## EXERCISE OBJECTIVE
From the records that follow, copy every line in which "Сообщение" appears.

[[ ENTRIES PROVIDED, beginning ]]

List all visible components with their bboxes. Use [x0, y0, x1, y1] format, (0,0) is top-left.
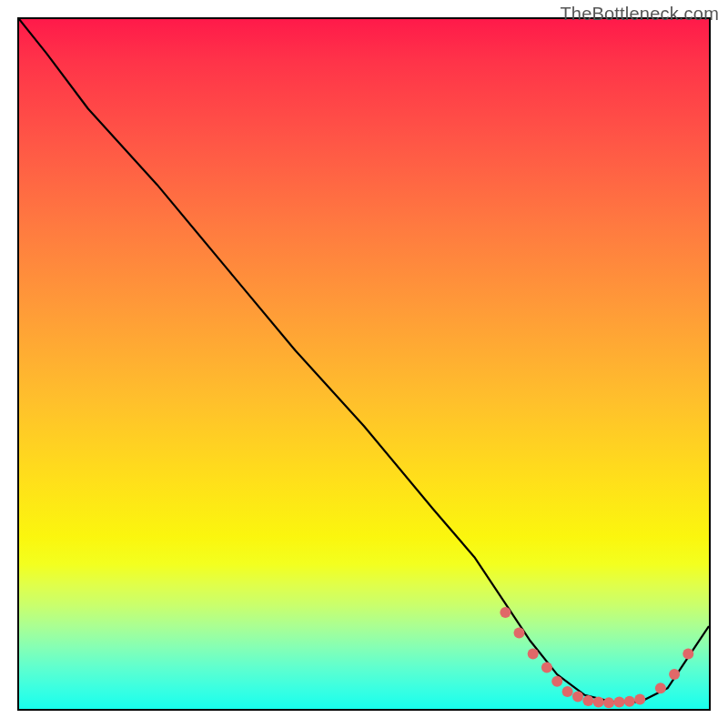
heat-gradient-background: [19, 19, 709, 709]
watermark-text: TheBottleneck.com: [560, 4, 719, 25]
chart-plot-area: [17, 17, 711, 711]
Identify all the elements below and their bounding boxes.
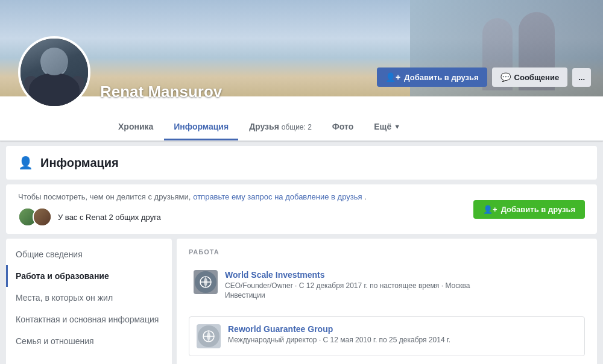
company-name-rgg[interactable]: Reworld Guarantee Group xyxy=(228,324,577,334)
add-friend-icon: 👤+ xyxy=(385,72,400,82)
notice-text-before: Чтобы посмотреть, чем он делится с друзь… xyxy=(18,192,191,201)
sidebar-item-general[interactable]: Общие сведения xyxy=(6,243,172,265)
left-sidebar: Общие сведения Работа и образование Мест… xyxy=(6,239,172,364)
work-category-wsi: Инвестиции xyxy=(225,291,580,300)
tab-more[interactable]: Ещё ▼ xyxy=(364,115,410,140)
company-logo-icon-rgg xyxy=(201,329,216,344)
message-icon: 💬 xyxy=(500,72,511,82)
work-meta-wsi: CEO/Founder/Owner · С 12 декабря 2017 г.… xyxy=(225,281,580,290)
work-details-rgg: Reworld Guarantee Group Международный ди… xyxy=(228,324,577,348)
message-label: Сообщение xyxy=(514,73,560,82)
work-item-wsi: World Scale Investments CEO/Founder/Owne… xyxy=(189,265,585,304)
tab-timeline[interactable]: Хроника xyxy=(109,115,163,140)
add-friend-green-icon: 👤+ xyxy=(483,205,497,214)
add-friend-green-label: Добавить в друзья xyxy=(501,205,575,214)
info-title: Информация xyxy=(40,156,119,170)
more-icon: ... xyxy=(578,73,585,82)
notice-text-after: . xyxy=(364,192,367,201)
work-details-wsi: World Scale Investments CEO/Founder/Owne… xyxy=(225,270,580,300)
mutual-avatars xyxy=(18,207,52,227)
more-button[interactable]: ... xyxy=(572,68,591,87)
mutual-avatar-2 xyxy=(33,207,52,227)
work-section-label: РАБОТА xyxy=(189,248,585,256)
work-section: РАБОТА World Scale Investment xyxy=(177,239,597,364)
company-logo-rgg xyxy=(197,324,221,348)
chevron-down-icon: ▼ xyxy=(394,123,400,130)
company-logo-icon-wsi xyxy=(198,275,213,289)
tab-friends[interactable]: Друзья общие: 2 xyxy=(239,115,321,140)
work-meta-rgg: Международный директор · С 12 мая 2010 г… xyxy=(228,336,577,344)
sidebar-item-work[interactable]: Работа и образование xyxy=(6,265,172,287)
add-friend-green-button[interactable]: 👤+ Добавить в друзья xyxy=(473,200,585,219)
mutual-friends-text: У вас с Renat 2 общих друга xyxy=(58,213,161,222)
avatar xyxy=(18,36,90,108)
info-person-icon: 👤 xyxy=(18,155,33,170)
add-friend-label: Добавить в друзья xyxy=(404,73,478,82)
work-item-rgg: Reworld Guarantee Group Международный ди… xyxy=(189,316,585,356)
add-friend-link[interactable]: отправьте ему запрос на добавление в дру… xyxy=(193,192,362,201)
company-logo-wsi xyxy=(194,270,218,294)
right-content: РАБОТА World Scale Investment xyxy=(177,239,597,364)
tab-info[interactable]: Информация xyxy=(164,115,238,140)
sidebar-item-family[interactable]: Семья и отношения xyxy=(6,330,172,352)
message-button[interactable]: 💬 Сообщение xyxy=(492,67,568,87)
friend-notice-text: Чтобы посмотреть, чем он делится с друзь… xyxy=(18,192,473,201)
cover-photo: Renat Mansurov 👤+ Добавить в друзья 💬 Со… xyxy=(0,0,603,96)
friend-notice-box: Чтобы посмотреть, чем он делится с друзь… xyxy=(6,184,597,234)
company-name-wsi[interactable]: World Scale Investments xyxy=(225,270,580,280)
info-header-box: 👤 Информация xyxy=(6,146,597,180)
add-friend-button[interactable]: 👤+ Добавить в друзья xyxy=(377,67,487,87)
sidebar-item-contact[interactable]: Контактная и основная информация xyxy=(6,309,172,330)
sidebar-item-places[interactable]: Места, в которых он жил xyxy=(6,287,172,309)
profile-name: Renat Mansurov xyxy=(100,83,222,101)
tab-photos[interactable]: Фото xyxy=(323,115,363,140)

[[ ENTRIES PROVIDED, end ]]

## EXERCISE RESULT
message-label: Сообщение xyxy=(514,73,560,82)
message-button[interactable]: 💬 Сообщение xyxy=(492,67,568,87)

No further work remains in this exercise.